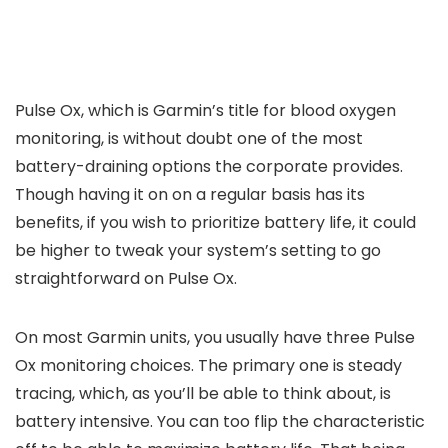
Pulse Ox, which is Garmin’s title for blood oxygen
monitoring, is without doubt one of the most
battery-draining options the corporate provides.
Though having it on on a regular basis has its
benefits, if you wish to prioritize battery life, it could
be higher to tweak your system’s setting to go
straightforward on Pulse Ox.
On most Garmin units, you usually have three Pulse
Ox monitoring choices. The primary one is steady
tracing, which, as you’ll be able to think about, is
battery intensive. You can too flip the characteristic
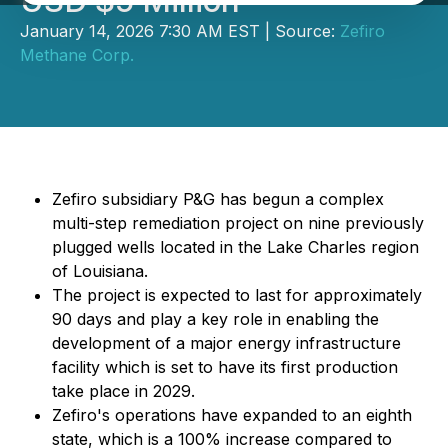
USD $5 Million
January 14, 2026 7:30 AM EST | Source:
Zefiro
Methane Corp.
Zefiro subsidiary P&G has begun a complex
multi-step remediation project on nine previously
plugged wells located in the Lake Charles region
of Louisiana.
The project is expected to last for approximately
90 days and play a key role in enabling the
development of a major energy infrastructure
facility which is set to have its first production
take place in 2029.
Zefiro's operations have expanded to an eighth
state, which is a 100% increase compared to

──────

- [Task brief] Examine the listing line by line and give the number of lines where "battery" occurs, with nothing added.

- [Solution to this exercise] 3